- Transcribed page contents
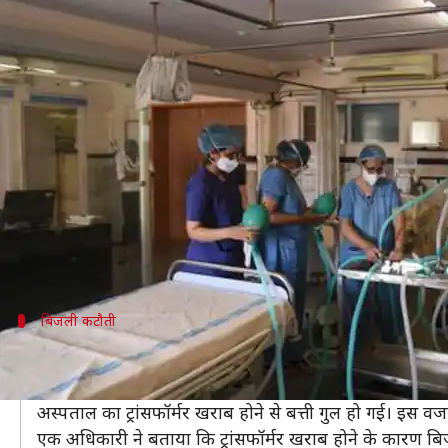
वडोदरा: COVID-19 अस्पताल में 12 घंट
लेखन
May 27, 2020
12:19 pm
प्रमोद कुमार
क्या है खबर?
गुजरात के वडोदरा में कोरोना वायरस (COVID-19) अस्पताल 
इस दौरान वहां भर्ती मरीजों का बुरा हाल हो गया। बिजली आत
वडोदरा के गंगोत्री इलाके में मौजूद गुजरात मेडिकल एजुक
पर थे।
बिजली कटौती
वेंटिलेटर पर थे छह मरीज
मीडिया रिपोर्ट्स के मुताबिक, जिस समय बिजली कटौती हुई उस
अस्पताल का ट्रांसफॉर्मर खराब होने से बत्ती गुल हो गई। इ
एक अधिकारी ने बताया कि ट्रांसफॉर्मर खराब होने के कारण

- Instructions for the task
Without the images, write out all of the records exactly.

- Solved exercise
वडोदरा: COVID-19 अस्पताल में 12 घंट
लेखन
May 27, 2020
12:19 pm
प्रमोद कुमार
क्या है खबर?
गुजरात के वडोदरा में कोरोना वायरस (COVID-19) अस्पताल 
इस दौरान वहां भर्ती मरीजों का बुरा हाल हो गया। बिजली आत
वडोदरा के गंगोत्री इलाके में मौजूद गुजरात मेडिकल एजुक
पर थे।
बिजली कटौती
वेंटिलेटर पर थे छह मरीज
मीडिया रिपोर्ट्स के मुताबिक, जिस समय बिजली कटौती हुई उस
अस्पताल का ट्रांसफॉर्मर खराब होने से बत्ती गुल हो गई। इ
एक अधिकारी ने बताया कि ट्रांसफॉर्मर खराब होने के कारण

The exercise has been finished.